EXERCISE AIM
Print every line of the listing below, starting with the line that holds "Wrap output in <instances>...</instances>. Highlight" and going on through the line that holds "Highlight **liver**.", both included, and print nothing else.

GIVEN DATA
= Beginning of Section =
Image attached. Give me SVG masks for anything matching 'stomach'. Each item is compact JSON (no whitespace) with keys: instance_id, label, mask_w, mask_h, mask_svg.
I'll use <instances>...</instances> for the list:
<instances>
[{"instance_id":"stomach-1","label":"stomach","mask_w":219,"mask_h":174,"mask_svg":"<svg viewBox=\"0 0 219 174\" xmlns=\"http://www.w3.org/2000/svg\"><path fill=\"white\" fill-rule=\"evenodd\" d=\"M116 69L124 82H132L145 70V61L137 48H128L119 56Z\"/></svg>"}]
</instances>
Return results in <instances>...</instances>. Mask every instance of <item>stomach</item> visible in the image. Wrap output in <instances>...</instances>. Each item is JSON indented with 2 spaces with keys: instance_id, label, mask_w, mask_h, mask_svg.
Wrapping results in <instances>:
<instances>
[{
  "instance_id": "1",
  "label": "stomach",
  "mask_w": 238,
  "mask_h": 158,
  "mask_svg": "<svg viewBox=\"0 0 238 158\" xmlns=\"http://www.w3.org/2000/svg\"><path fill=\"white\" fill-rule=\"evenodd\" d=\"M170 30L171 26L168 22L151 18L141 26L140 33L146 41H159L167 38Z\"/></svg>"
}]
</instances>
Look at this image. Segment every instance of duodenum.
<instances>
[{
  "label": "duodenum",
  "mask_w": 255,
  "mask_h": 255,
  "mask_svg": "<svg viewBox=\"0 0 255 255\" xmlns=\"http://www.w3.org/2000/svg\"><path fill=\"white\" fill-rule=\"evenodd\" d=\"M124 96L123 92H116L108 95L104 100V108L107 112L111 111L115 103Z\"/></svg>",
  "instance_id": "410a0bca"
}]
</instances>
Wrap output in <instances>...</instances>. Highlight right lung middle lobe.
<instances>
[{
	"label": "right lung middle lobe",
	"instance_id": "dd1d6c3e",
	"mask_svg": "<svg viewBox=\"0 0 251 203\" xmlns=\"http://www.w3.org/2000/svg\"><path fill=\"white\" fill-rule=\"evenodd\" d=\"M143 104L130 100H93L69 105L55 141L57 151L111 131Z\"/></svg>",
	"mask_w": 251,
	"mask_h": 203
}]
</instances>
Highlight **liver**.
= End of Section =
= Beginning of Section =
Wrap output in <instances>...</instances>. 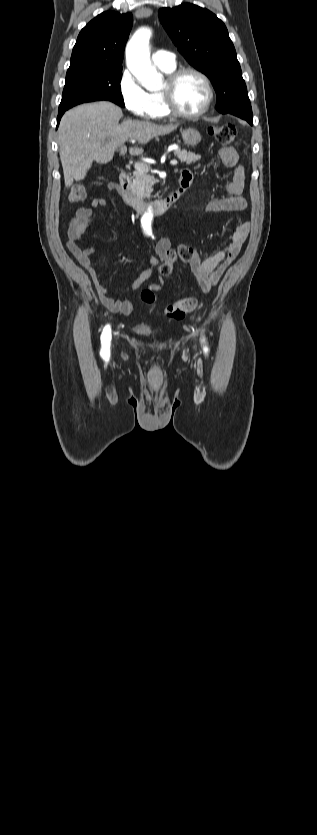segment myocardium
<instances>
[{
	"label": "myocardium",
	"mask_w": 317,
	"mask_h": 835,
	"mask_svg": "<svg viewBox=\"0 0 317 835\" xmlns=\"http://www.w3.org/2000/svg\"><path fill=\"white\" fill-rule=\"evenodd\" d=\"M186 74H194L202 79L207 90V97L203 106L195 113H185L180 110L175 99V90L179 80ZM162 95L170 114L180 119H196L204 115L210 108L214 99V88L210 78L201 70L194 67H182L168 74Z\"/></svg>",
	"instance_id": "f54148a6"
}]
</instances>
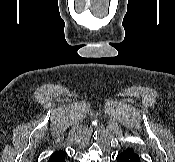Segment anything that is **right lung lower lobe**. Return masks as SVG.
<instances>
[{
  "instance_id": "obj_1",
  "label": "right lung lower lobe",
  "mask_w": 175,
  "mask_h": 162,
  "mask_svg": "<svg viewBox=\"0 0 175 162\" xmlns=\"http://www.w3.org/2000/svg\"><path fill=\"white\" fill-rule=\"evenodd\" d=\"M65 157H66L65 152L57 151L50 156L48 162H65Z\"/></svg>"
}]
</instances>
= End of Section =
FINAL ANSWER
Wrap output in <instances>...</instances>. Highlight right lung middle lobe.
<instances>
[{
	"label": "right lung middle lobe",
	"instance_id": "dd1d6c3e",
	"mask_svg": "<svg viewBox=\"0 0 251 203\" xmlns=\"http://www.w3.org/2000/svg\"><path fill=\"white\" fill-rule=\"evenodd\" d=\"M143 104L130 100H93L69 105L55 141L57 151L111 131Z\"/></svg>",
	"mask_w": 251,
	"mask_h": 203
}]
</instances>
Highlight **liver**.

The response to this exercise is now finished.